= Chu Văn Hợp =

(1946–1995) newspaper proprietor and businessman

Chu Văn Hợp (18 July 1947 - 5 June 1995) was a Vietnamese-Australian man who came to Australia via boat in 1978 following the Fall of Saigon. In Australia he saw the need of the growing Vietnamese population in Australia and he started a Vietnamese language newspaper Chuông Sài Gòn (Bell of Saigon) and he was later also an advisor to the New South Wales Government on Ethnic Affairs and a business person with a focus on industry within Vietnam.

== Biography ==
Chu was born in Haiphong, a northern part of Vietnam, and Chu Van Hoa and Nguyen Thi Vy. When he was a young child the family moved to Saigon, now Ho Chi Minh City, and this move was likely motivated by their Catholocism. After completing his studies he was offered a place to study medicine and pharmacy at the University of Saigon and did so for the next year.

After being offered a scholarship Chu instead decided to move to the United States where he studied chemical engineering at Drexel Institute of Technology in Philadelphia. While a student he became disillusioned with south Vietnamese politics and, while not a communist, did not support them. In 1973, following the completion of his studies, he returned to Vietnam and took a role as an executive at Shell.

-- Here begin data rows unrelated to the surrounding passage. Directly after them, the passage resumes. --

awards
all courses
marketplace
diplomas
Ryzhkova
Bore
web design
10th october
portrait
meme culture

In 1975, following the Fall of Saigon Hop was sent to an agricultural re-education centre where he was made a labourer until able to escape about a year later.

On 10 April 1976 Chu married Le Thi Kiem and, soon after, they had a son. In 1978 the young family decided to seek refugee status in Australia and travelled to Darwin via boat. They landed in May 1978 and, soon after, settled in Perth. In taking this action they became what is colloquially known as Vietnamese boat people.

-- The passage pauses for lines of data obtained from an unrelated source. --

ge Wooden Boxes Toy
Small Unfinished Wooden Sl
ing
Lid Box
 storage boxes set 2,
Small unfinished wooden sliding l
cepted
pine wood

In Australia they became part of a growing population of around 50,000 Vietnamese people living in Australia. Chu soon realised that this new community needed more print resources and that, rather then the cultural maintenance available in other publication, news and information was the most important. With this in mind, and having consulted numerous members of the Vietnamese community, he started Australia's first Vietnamese language newspaper in 1979. It was named Chuông Sài Gòn (Bell of Saigon) and they name was chosen to show his support of freedom and, more specifically, freedom of religion, as well as their anti-communist stance. The newspaper was edited by Chu and contained news articles as well as short stories, poetry, people's life stories and commentary by Chu. It was initially published fortnightly but was soon published weekly and, never been financially beneficial, Chu sold it in 1982.

After selling the paper Chu became a clerk for the Department of Immigration and Ethnic Affairs in their Sydney office and, three years later in 1985, was promoted to being the director of their 'ethnic affairs' section. In 1987 Chu was also made a special advisor to Barrie Unsworth, the then Premier of New South Wales with whom he was a friend.

In 1988 Chu entered business again and started a business to help Vietnamese migrants, in both Australia and the United States, to send money to their families in Vietnam. He also later established a consultancy business, Vietnam Business Specialists, which focuses on investments within Vietnam. In support of this he published a Guide to Doing Business in Vietnam (1991).

He died on 5 June 1995 while on a business trip and holiday in the United States in a canoeing accident in the Illinois River in Oklahoma alongside his son. His body was returned to Australia and he is buried in Rookwood Cemetery.